Özgür Bey neden çark etti?

“Bana diyorlar ki sokak çağrısı mı yapıyorsun? Evet, evet, evet!” şeklinde meydanları ateşleyen Özgür Özel, aynı kalabalıkları “Haydi eve eve” , “Abi, yürü yürü” diyerek yollardan toplamaya başladı. Birkaç günde ne değişti ki?
Bu kadar vandallık, barbarlık, kutsal yapılara saygısızlık, devlet büyüklerinin kendisine ve ailesine yönelen edepsizlik yeterli mi görüldü?
Aslında “Ne değişti” sorusuna cevabı, Özgür Özel’in içten içe derin bir nefes almasında saklı. İBB’ye kayyum atanma riskinin giderek ortadan kalkmasıyla mesele onun nezdinde netlik kazandı.

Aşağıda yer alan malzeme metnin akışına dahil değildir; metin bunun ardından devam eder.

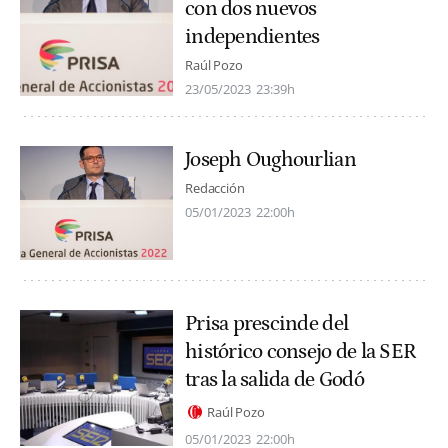
con dos nuevos
independientes
Raúl Pozo
23/05/2023
23:39h
Joseph Oughourlian
Redacción
05/01/2023
22:00h
Prisa prescinde del
histórico consejo de la SER
tras la salida de Godó
Raúl Pozo
05/01/2023
22:00h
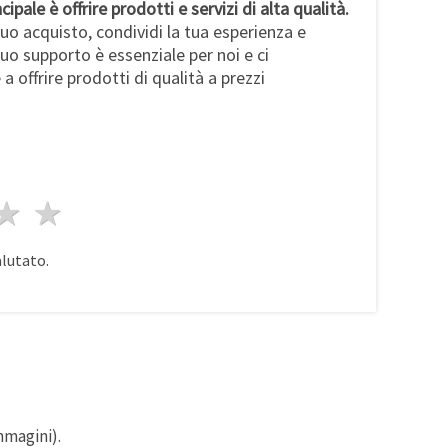
cipale è offrire prodotti e servizi di alta qualità.
uo acquisto, condividi la tua esperienza e
 tuo supporto è essenziale per noi e ci
a offrire prodotti di qualità a prezzi
a
elle
 stelle
4 stelle
5 stelle
alutato.
mmagini).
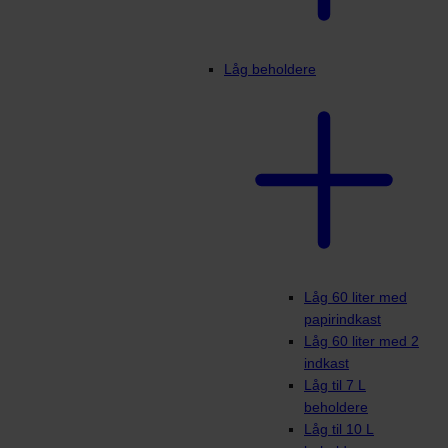
Låg beholdere
Låg 60 liter med
papirindkast
Låg 60 liter med 2
indkast
Låg til 7 L
beholdere
Låg til 10 L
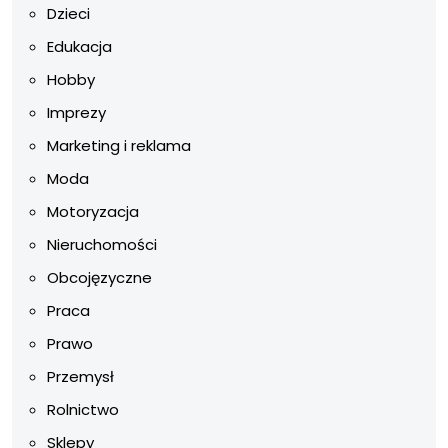
Dzieci
Edukacja
Hobby
Imprezy
Marketing i reklama
Moda
Motoryzacja
Nieruchomości
Obcojęzyczne
Praca
Prawo
Przemysł
Rolnictwo
Sklepy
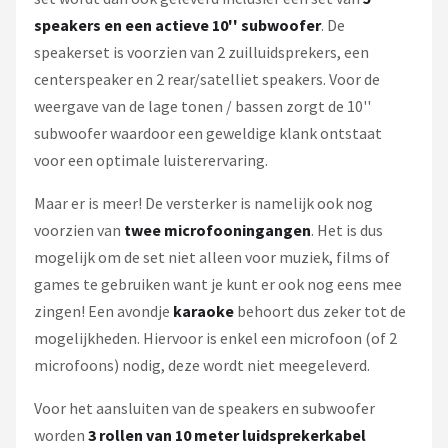
speakers en een actieve 10'' subwoofer
. De
speakerset is voorzien van 2 zuilluidsprekers, een
centerspeaker en 2 rear/satelliet speakers. Voor de
weergave van de lage tonen / bassen zorgt de 10''
subwoofer waardoor een geweldige klank ontstaat
voor een optimale luisterervaring.
Maar er is meer! De versterker is namelijk ook nog
voorzien van
twee microfooningangen
. Het is dus
mogelijk om de set niet alleen voor muziek, films of
games te gebruiken want je kunt er ook nog eens mee
zingen! Een avondje
karaoke
behoort dus zeker tot de
mogelijkheden. Hiervoor is enkel een microfoon (of 2
microfoons) nodig, deze wordt niet meegeleverd.
Voor het aansluiten van de speakers en subwoofer
worden
3 rollen van 10 meter luidsprekerkabel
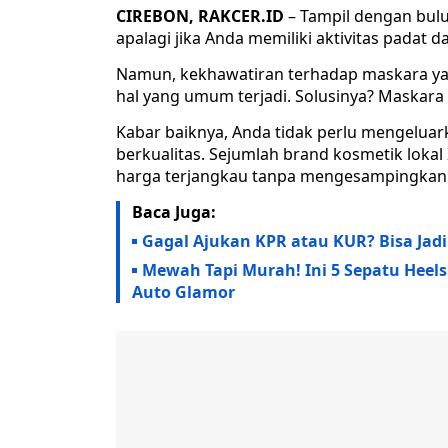
CIREBON, RAKCER.ID
– Tampil dengan bulu
apalagi jika Anda memiliki aktivitas padat 
Namun, kekhawatiran terhadap maskara yang
hal yang umum terjadi. Solusinya? Maskara
Kabar baiknya, Anda tidak perlu mengelua
berkualitas. Sejumlah brand kosmetik lok
harga terjangkau tanpa mengesampingkan k
Baca Juga:
Gagal Ajukan KPR atau KUR? Bisa Jad
Mewah Tapi Murah! Ini 5 Sepatu Heels
Auto Glamor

Ekrem İmamoğlu’nun “terör” başlığından tutuklanması CHP’nin elinden İBB’yi alacaktı. Oysa yolsuzluk kişiye zimmetlenebilir, partinin sırtından atılabilir bir suçtu!

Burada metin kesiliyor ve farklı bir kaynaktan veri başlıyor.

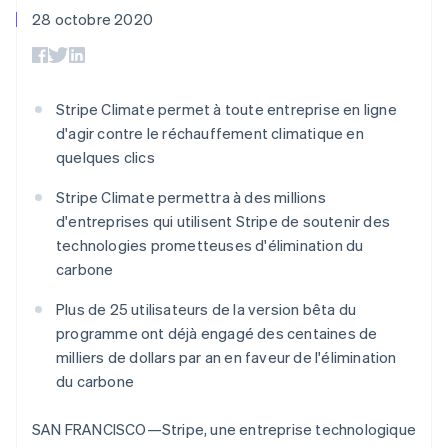
UI flexibles
Recognition
cryptomonnaie
l’application
Gérer des
28 octobre 2020
Moyens de
Comptabilité
Entreprise
intégrables
Marketplaces
abonnements
paiement
automatisée
Gestion financière
Proposer une
Accès à plus
Stripe Sigma
Roadmap produit
Plateformes
facturation à l'usage
de 125
Rapports
Sessions : conférence
SaaS
Émettre des cartes
Terminal
personnalisés
annuelle
bancaires adossées à
Stripe Climate permet à toute entreprise en ligne
Paiements en
Data Pipeline
Carrières
des stablecoins
d'agir contre le réchauffement climatique en
personne
Synchronisation
Communiqués de
Fournir et gérer des
Authorization
des données
presse
quelques clics
services avec des
Par secteur
Boost
Stripe Press
agents
Acceptation
Stripe Climate permettra à des millions
optimisée
Entreprises d'IA
d'entreprises qui utilisent Stripe de soutenir des
Link
Économie des
technologies prometteuses d'élimination du
Paiements
créateurs
Contact
Ressources
Jeux
accélérés
carbone
Hôtellerie, voyages et
Financial
Contacter notre équipe
loisirs
Intégrations
Connections
Plus de 25 utilisateurs de la version bêta du
Assurance
d'applications
Comptes
Devenir partenaire
programme ont déjà engagé des centaines de
Médias et
Exemples de code
financiers
divertissements
Blog des développeurs
milliers de dollars par an en faveur de l'élimination
associés
Organisations à but
du carbone
non lucratif
État de l'API
Services aux
Plus
entreprises
SAN FRANCISCO—Stripe, une entreprise technologique
Product roadmap
Secteur public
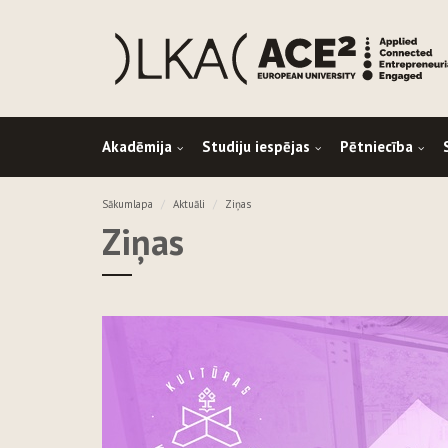
Akadēmija
Studiju iespējas
Pētniecība
Sākumlapa
Aktuāli
Ziņas
Ziņas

Adaletin kılıcının CHP’nin boynuna değil de Ekrem İmamoğlu’nun bileğine inmesi Özgür Özel’i gevşetti.
Ama bu kadarla da kalmadı. Bu işin en ironik tarafı bence, hiç kimsenin çıkıp da “Ekrem İmamoğlu yolsuzluk yapmaz” diyememesiydi.
Dikkat ederseniz onu doğrudan savunan cümleler kurmaktan kaçındılar. Kimse “Bu adam temizdir” diyerek kefaletini ortaya koymadı.

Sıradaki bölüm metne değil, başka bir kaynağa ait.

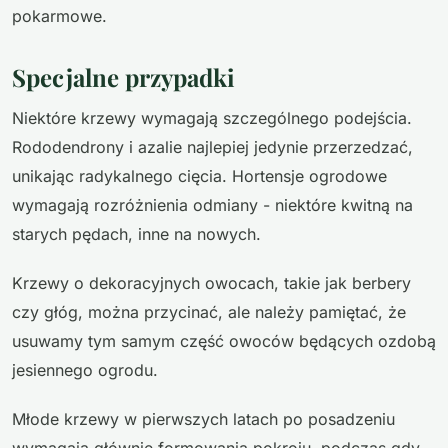
pokarmowe.
Specjalne przypadki
Niektóre krzewy wymagają szczególnego podejścia.
Rododendrony i azalie najlepiej jedynie przerzedzać,
unikając radykalnego cięcia. Hortensje ogrodowe
wymagają rozróżnienia odmiany - niektóre kwitną na
starych pędach, inne na nowych.
Krzewy o dekoracyjnych owocach, takie jak berbery
czy głóg, można przycinać, ale należy pamiętać, że
usuwamy tym samym część owoców będących ozdobą
jesiennego ogrodu.
Młode krzewy w pierwszych latach po posadzeniu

Muharrem İnce “Adil yargılama olsun da, yargılanmasın demiyorum” dedi. Mansur Yavaş “Önce diğerlerini de yargılayın” diyerek durumu eşitlik meselesine bağladı. Hepsi hırsızlıkları zımnen kabul ettiler ve 560 milyar TL’yi bulan yolsuzluk ve usulsüzlüğün altına imza atmak istemediler.
Ekrem İmamoğlu’nun gözaltına alınması kimse için sürpriz olmadı. Kendisi bile biliyordu. Zaten “Bana operasyon hazırlıyorlar” dediğinde neyin geleceğini tahmin ediyordu. Mansur Yavaş, rakibinin erkenden Cumhurbaşkanı yolculuğuna başlamasını “Gün ola harman ola. O güne kadar kim kalacak” diye yorumlarken demek ki o da her şeyin farkındaydı.
Ekrem İmamoğlu’nun yolsuzluk ve rüşvet temelli ilişkilerini adalet mekanizmalarına ihbar edenler de CHP’liler oldu. Hem devlete dosya verdiler, hem de “Hep birlikte direnelim” pozları verdiler. Ne direnişi? Direniş dediğiniz şey, yolsuzluk kasalarının üzerine oturmuş bir belediye başkanını sokakta savunmak için yakıp yıkmak mı?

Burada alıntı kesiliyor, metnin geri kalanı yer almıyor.